The CEO of a hardware company has often risen there from being a junior HW engineer or researcher. Same story for managers 1-2 steps down. They are often not competent to hire competent software people on their own. So how could they begin to change their company, even if they wanted to?

I think it's asymmetric though:

1. Software people realize and accept that hardware construction is complex.

2. Many hardware people actually do seem to think that software construction is trivial in comparison to the what they do themselves.

Especially in SV I also sense a sort of resentment from HW engineers that SW people nowadays often get paid a lot better. ("For creating dating apps.")

(One difference between software and hardware is that hardware people often have much "higher" academic credentials - quite a lot of them have PhD's. Great software people often don't even graduate from university. I could see how this could make the hardware people think less of the software people.)

This reminds me of the last chapter in "The Autistic Brain" by Temple Grandin. She spends a chapter or so describing three different 'types' of people when it comes to way in which they think. Part of the reason she does this is to argue that we should stop (primarily) thinking about 'autism' as a label/deficiency and instead look at the specific strengths and weaknesses of such a mind, and the variations even within autism.

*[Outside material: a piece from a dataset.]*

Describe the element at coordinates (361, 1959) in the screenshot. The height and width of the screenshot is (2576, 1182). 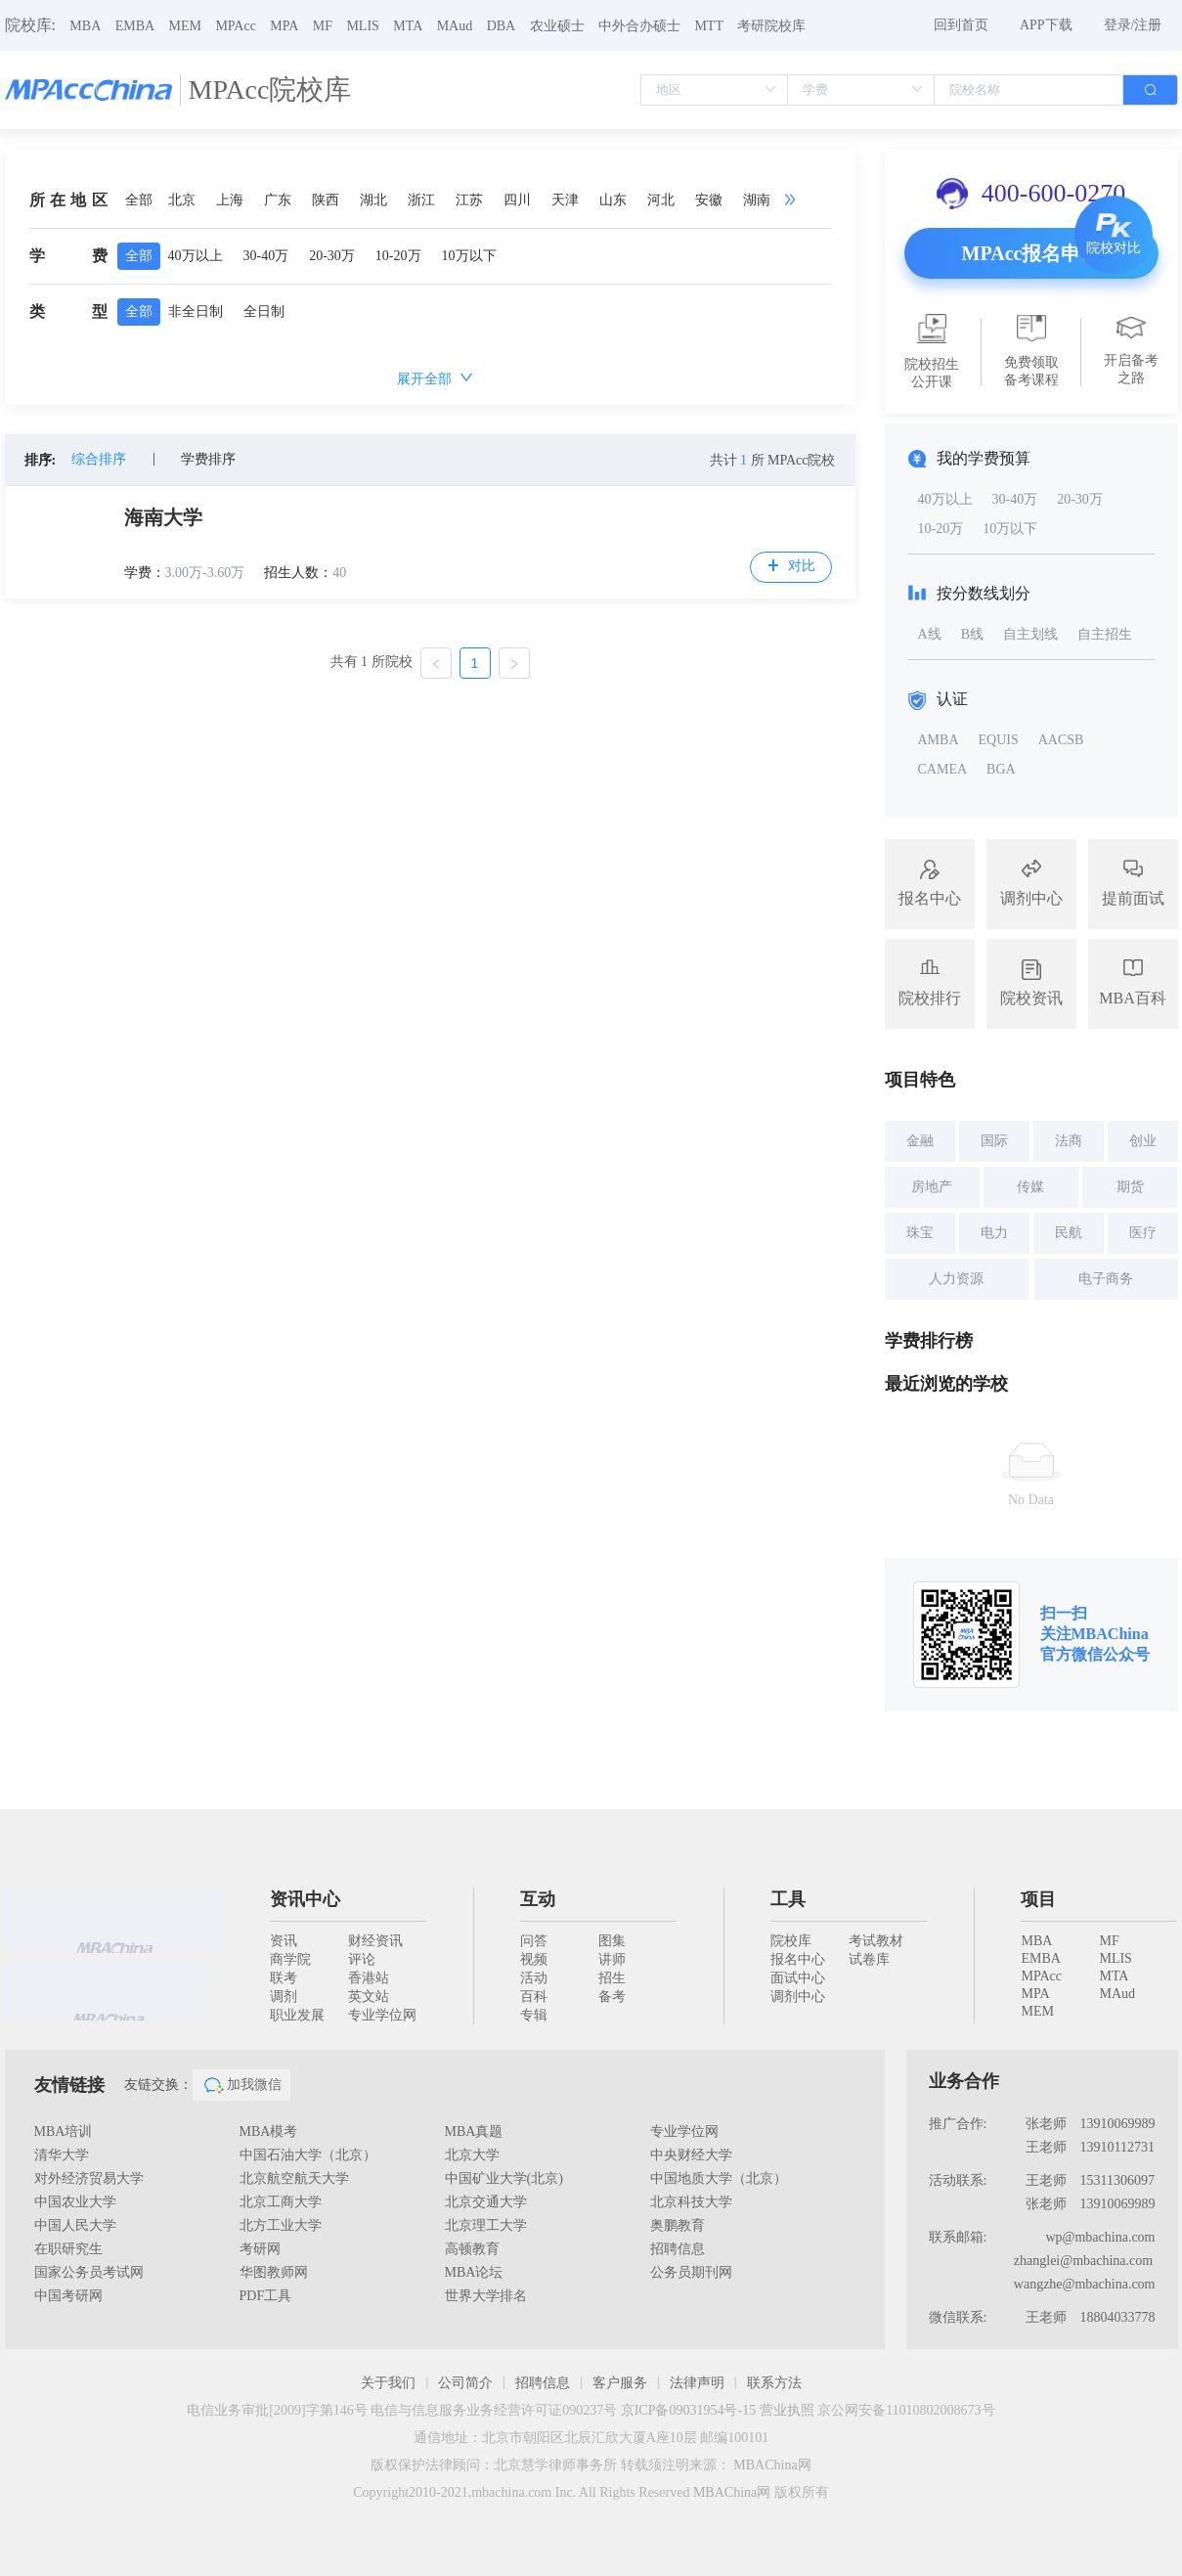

But she also argues that this might be a good way of looking at things in general:

> “Reading an interview with Steve Jobs, I came across this quote: “The thing I love about Pixar is that it’s exactly like the LaserWriter.” What? The most successful animation studio in recent memory is “exactly like” a piece of technology from 1985?

> He explained that when he saw the first page come out of Apple’s LaserWriter—the first laser printer ever—he thought, There’s awesome amounts of technology in this box. He knew what all the technology was, and he knew all the work that went into creating it, and he knew how innovative it was. But he also knew that the public wasn’t going to care about what was inside the box. Only the product was going to matter—the beautiful fonts that he made sure were part of the Apple aesthetic. This was the lesson he applied to Pixar: You can use all sorts of new computer software to create a new kind of animation, but the public isn’t going to care about anything except what’s on the screen.”

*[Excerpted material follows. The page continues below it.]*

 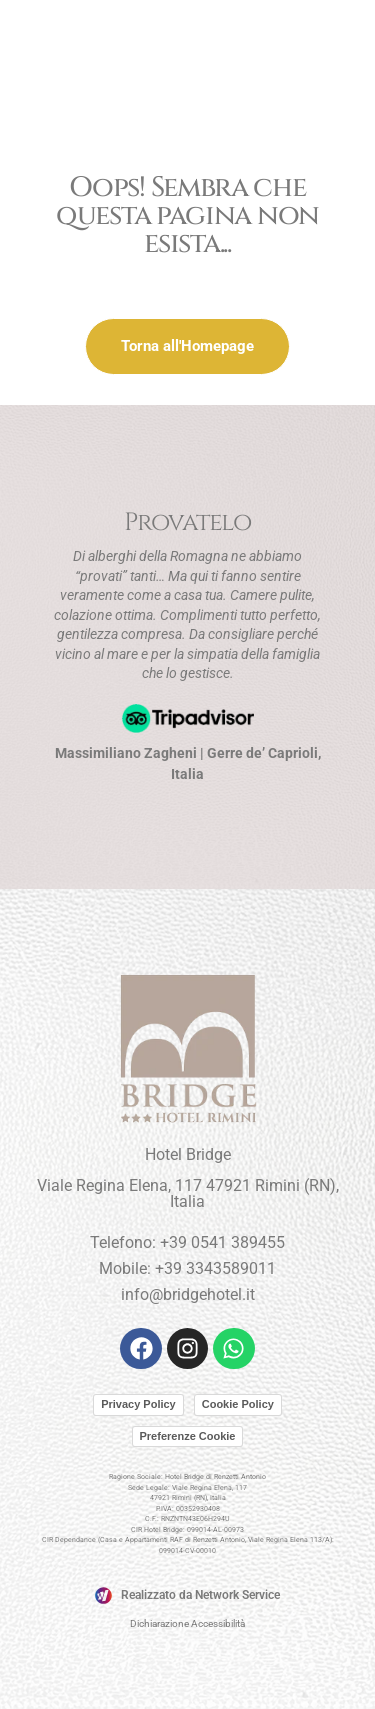 What do you see at coordinates (238, 1404) in the screenshot?
I see `Cookie Policy` at bounding box center [238, 1404].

> “He was right—obviously. While he didn’t use the terms picture thinker and pattern thinker, that’s what he was talking about. In that moment in 1985, he realized that you needed pattern thinkers to engineer the miracles inside the box and picture thinkers to make what comes out of the box beautiful.”

> “This is where the three ways of thinking—picture, pattern, and word-fact—come in handy.”

> “What all these examples tell me is that in society, the three kinds of minds naturally complement one another. Society puts them together without anybody thinking about it. But what if we did think about it? What if we recognized these categories consciously and tried to make the various pairings work to our advantage?”

While I believe the term 'beautiful' doesn't quite capture what design entails, I do think that the problem you describe might very well have to do with an overabundance of one 'type' of thinking (however in-progress our understanding of these types might be).

> Software is an afterthought you add to make the hardware function.

For PC OEMs, it's even worse than that. Software isn't even an afterthought. Software is literally somebody else's problem -- namely, Microsoft's.

When you realize that they've made huge amounts of money for 20+ years by thinking of in those terms, it becomes clearer why they have so much trouble taking responsibility for the complete stack today.